[Material provided — start]

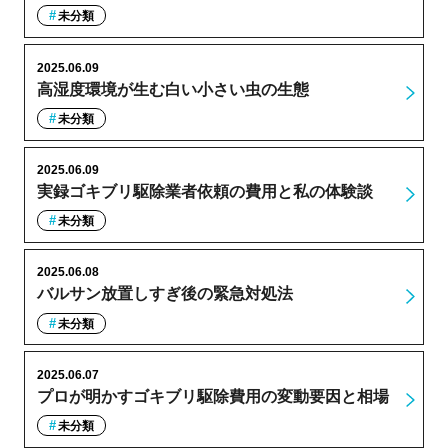
未分類
2025.06.09
高湿度環境が生む白い小さい虫の生態
未分類
2025.06.09
実録ゴキブリ駆除業者依頼の費用と私の体験談
未分類
2025.06.08
バルサン放置しすぎ後の緊急対処法
未分類
2025.06.07
プロが明かすゴキブリ駆除費用の変動要因と相場
未分類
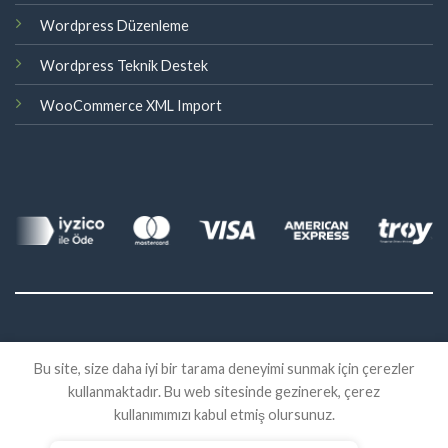
Wordpress Düzenleme
Wordpress Teknik Destek
WooCommerce XML Import
©
Bu site, size daha iyi bir tarama deneyimi sunmak için çerezler
2026 Eklenti Market
kullanmaktadır. Bu web sitesinde gezinerek, çerez
İADE
SATIŞ SÖZLEŞMESI
KVKK
kullanımımızı kabul etmiş olursunuz.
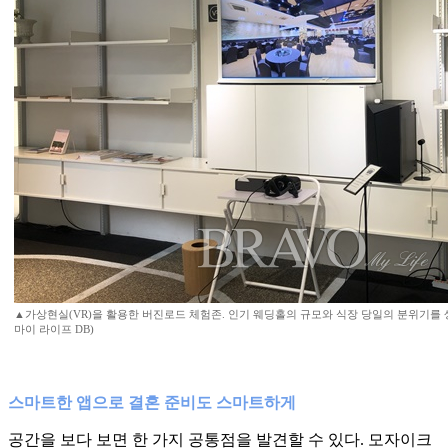
▲가상현실(VR)을 활용한 버진로드 체험존. 인기 웨딩홀의 규모와 식장 당일의 분위기를 
마이 라이프 DB)
스마트한 앱으로 결혼 준비도 스마트하게
공간을 보다 보면 한 가지 공통점을 발견할 수 있다. 모자이크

[Material provided — finish]

Everything in the records above should come back word for word, except the pictures.

> **Task result**:
未分類
2025.06.09
高湿度環境が生む白い小さい虫の生態
未分類
2025.06.09
実録ゴキブリ駆除業者依頼の費用と私の体験談
未分類
2025.06.08
バルサン放置しすぎ後の緊急対処法
未分類
2025.06.07
プロが明かすゴキブリ駆除費用の変動要因と相場
未分類
Wordpress Düzenleme
Wordpress Teknik Destek
WooCommerce XML Import
©
Bu site, size daha iyi bir tarama deneyimi sunmak için çerezler
2026 Eklenti Market
kullanmaktadır. Bu web sitesinde gezinerek, çerez
İADE
SATIŞ SÖZLEŞMESI
KVKK
kullanımımızı kabul etmiş olursunuz.
▲가상현실(VR)을 활용한 버진로드 체험존. 인기 웨딩홀의 규모와 식장 당일의 분위기를 
마이 라이프 DB)
스마트한 앱으로 결혼 준비도 스마트하게
공간을 보다 보면 한 가지 공통점을 발견할 수 있다. 모자이크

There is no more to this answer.